Disputatio:Hippolytus Salvianus
Titulus "aquatilium animalium historiae" librorum
[fontem recensere]Since the edit was made with an English summary, I comment here in English. The correct title of his book is a tiny point, but a difficult one. The work title as it appears on the title page is in the genitive, because the title page doesn't actually give us the work title but the title of the first book: here it is Aquatilium animalium historiae liber primus. Well, if we were going to write an article about the work at all, it would be about the whole work, not the first book. Now, on the first line of his preface, he gives a title for the whole work ... but in the accusative case, and with a variant word: here it is "constitui Animantium aquatilium historiam conscribere". And then in the running heads for the first part of the text he gives a work title, but beginning with "De ...", so that what follows is in the ablative case: here it is De historia aquatilium animalium. Does this determined stylist ever supply a simple title in the nominative? Andrew Dalby (disputatio) 17:22, 27 Ianuarii 2021 (UTC)
- LOL. I'd just addressed this question in the taberna! I think we can infer the correct title from what I wrote there and what you wrote here—and we can accept that Vicipaedia had it right in the first place, and 77.164.133.132's error should be reverted. IacobusAmor (disputatio) 17:36, 27 Ianuarii 2021 (UTC)
- "His great work, entitled Aquatilium Animalium Historia" (Bushnan 1853: 23). IacobusAmor (disputatio) 17:59, 27 Ianuarii 2021 (UTC)
- As Salviani's book is a collection of descriptions, I'm quite convinced that 'historiae' is not a genitive singular, but a nominative plural. Did you notice there's a comma between 'historiae' and 'liber'? 77.164.133.132 21:34, 27 Ianuarii 2021 (UTC)
- It seems to me, Bushnan makes the same error as you do, taking 'historiae' for a genitive singular, and thus citing the title incorrectly as Aquatilium animalium historia. The line in Salviani's work you cite in the above remark, is not the title of his work. The title is Aquatilium animalium historiae, the line in his introduction is about 'Animantium aquatilium historia', a general term. 77.164.133.132 23:09, 27 Ianuarii 2021 (UTC)

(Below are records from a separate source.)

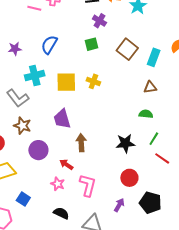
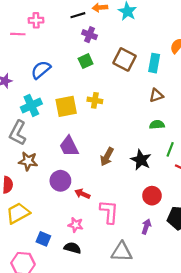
blue semicircle: (49, 45) -> (41, 70), turned 30
gray L-shape: (18, 98) -> (18, 133), turned 75
brown arrow: (81, 143) -> (107, 157), moved, turned -138
black star: (125, 143) -> (141, 160), turned -30
purple circle: (38, 150) -> (60, 181), moved
pink star: (58, 184) -> (76, 225), moved
black semicircle: (61, 213) -> (72, 248), moved

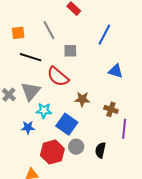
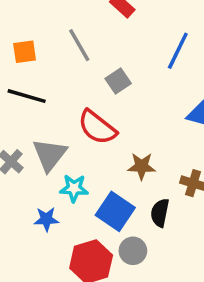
gray square: (70, 51) -> (118, 81), turned -32
black line: (31, 57) -> (27, 96), moved
black semicircle: (100, 150) -> (160, 213), moved

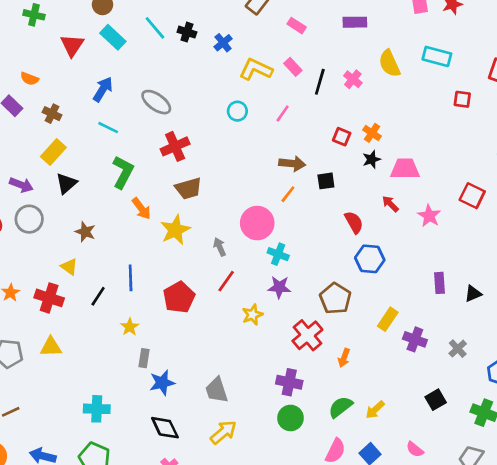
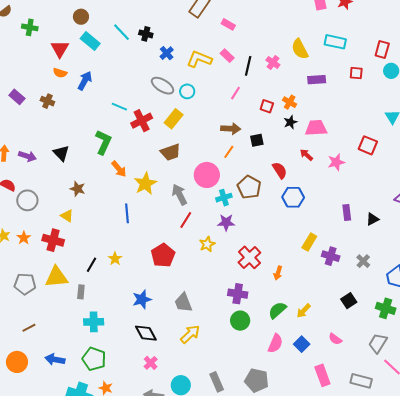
purple rectangle: (355, 22) -> (317, 80), moved
blue cross: (223, 43) -> (167, 53), moved
orange semicircle: (30, 79) -> (60, 73), moved
gray ellipse: (156, 102) -> (163, 86), moved
pink line: (283, 114) -> (236, 93), moved
cyan line: (108, 128) -> (119, 107), moved
yellow rectangle: (53, 152) -> (174, 119), moved
black triangle: (66, 183) -> (61, 153), turned -30
brown trapezoid: (188, 188) -> (171, 152), moved
pink star: (429, 216) -> (336, 162), turned 30
gray circle: (29, 219) -> (27, 200), moved
gray arrow: (220, 247) -> (179, 195), size x1.5
cyan cross: (278, 254) -> (224, 198), turned -35
blue line: (131, 278) -> (127, 213), moved
black line: (98, 296) -> (91, 265), moved
red pentagon: (179, 297) -> (163, 255), moved
brown pentagon: (335, 298) -> (249, 187), moved
yellow triangle: (51, 347) -> (56, 277), size x1.4
gray rectangle: (144, 358) -> (81, 292), moved

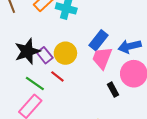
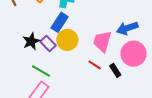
blue rectangle: (98, 40) -> (60, 22), moved
black star: (27, 51) -> (31, 41), size x0.7
red line: (57, 76) -> (95, 65), moved

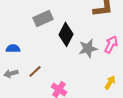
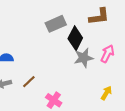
gray rectangle: (43, 18) -> (56, 24), moved
black diamond: (66, 34) -> (75, 38), moved

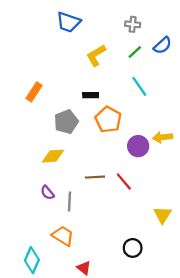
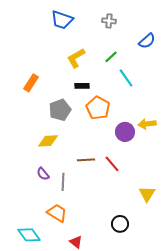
gray cross: (133, 24) -> (109, 21), moved
green line: (135, 52) -> (111, 57), moved
yellow L-shape: (96, 55) -> (76, 58), moved
cyan diamond: (32, 260) -> (29, 235), turned -60

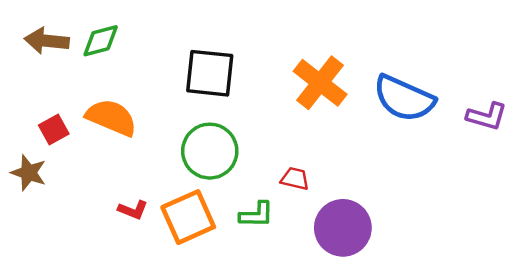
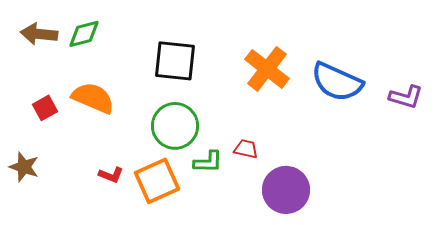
brown star: (29, 173) -> (24, 167), moved
green L-shape: (257, 215) -> (208, 162), moved

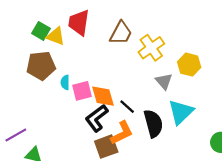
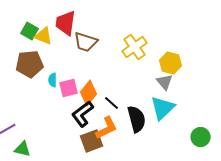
brown trapezoid: (121, 33) -> (86, 42), moved, turned 80
gray triangle: (164, 81) -> (165, 82), moved
orange diamond: (103, 96) -> (89, 93), turned 55

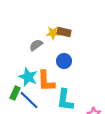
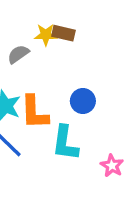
blue circle: (64, 61) -> (83, 101), moved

- It may be useful to know that 'Liber primus' was not only the first 'book', but all that ever appeared. It's quite imaginable that Salviani envisioned to publish the book in two parts, part one being the synonymy, part two containing the historiae, but it's hard to believe he envisioned a second volume containing more 'historiae', as he already was quite exhaustive when it came to known species of that day. He already described 18 that were completely new to science in 1558. After the death of Cervini, his benefactor, Salviani obviously had to change plans. The title page, already printed, mentioning 'Liber primus', bore the year 1554, but the first part of the work was issued only in 1557. Salviani certainly wrote a new dedication, changing from one to Cervini to one to pope Paul IV. Probably he had to raise new funds. The change of plans may have included canceling a second and expensive title page for a 'Liber secundus'. Anyway, the work consists of only one volume, and one 'liber'. So if there's ever going to be an article on the work, it's not going to be one on a series. 77.164.133.132 22:47, 27 Ianuarii 2021 (UTC)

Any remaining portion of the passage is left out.